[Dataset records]
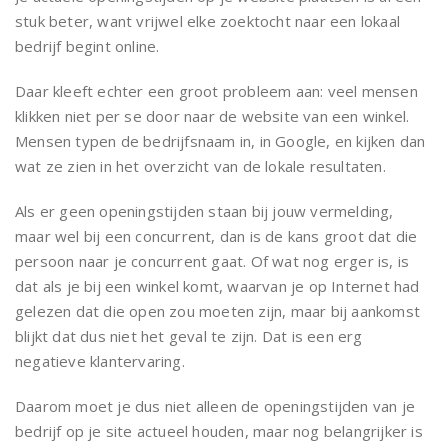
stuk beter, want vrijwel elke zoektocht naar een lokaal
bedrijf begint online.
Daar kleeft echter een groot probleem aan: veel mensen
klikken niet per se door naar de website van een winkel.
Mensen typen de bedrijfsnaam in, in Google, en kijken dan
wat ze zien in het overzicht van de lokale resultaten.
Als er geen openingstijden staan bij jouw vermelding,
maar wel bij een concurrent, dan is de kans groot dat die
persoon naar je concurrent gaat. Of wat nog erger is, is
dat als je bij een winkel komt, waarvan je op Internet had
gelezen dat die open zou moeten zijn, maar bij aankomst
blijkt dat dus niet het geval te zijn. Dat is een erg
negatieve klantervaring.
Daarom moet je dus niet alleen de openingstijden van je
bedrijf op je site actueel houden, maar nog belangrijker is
--
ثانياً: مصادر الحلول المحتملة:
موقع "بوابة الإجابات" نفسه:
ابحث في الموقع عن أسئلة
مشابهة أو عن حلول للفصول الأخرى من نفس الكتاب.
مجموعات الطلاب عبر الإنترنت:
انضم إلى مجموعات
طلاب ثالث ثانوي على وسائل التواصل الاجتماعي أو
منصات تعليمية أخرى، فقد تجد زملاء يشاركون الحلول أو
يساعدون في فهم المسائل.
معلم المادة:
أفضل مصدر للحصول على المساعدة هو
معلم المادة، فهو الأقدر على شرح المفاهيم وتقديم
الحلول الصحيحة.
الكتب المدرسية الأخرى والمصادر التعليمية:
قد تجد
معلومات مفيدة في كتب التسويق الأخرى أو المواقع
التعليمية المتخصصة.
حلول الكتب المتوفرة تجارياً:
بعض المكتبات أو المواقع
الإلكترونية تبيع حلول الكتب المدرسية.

◆ **ASSIGNED TASK**
Where a line of the data includes the string "zijn", list that line.

◆ **TASK SOLUTION**
gelezen dat die open zou moeten zijn, maar bij aankomst
blijkt dat dus niet het geval te zijn. Dat is een erg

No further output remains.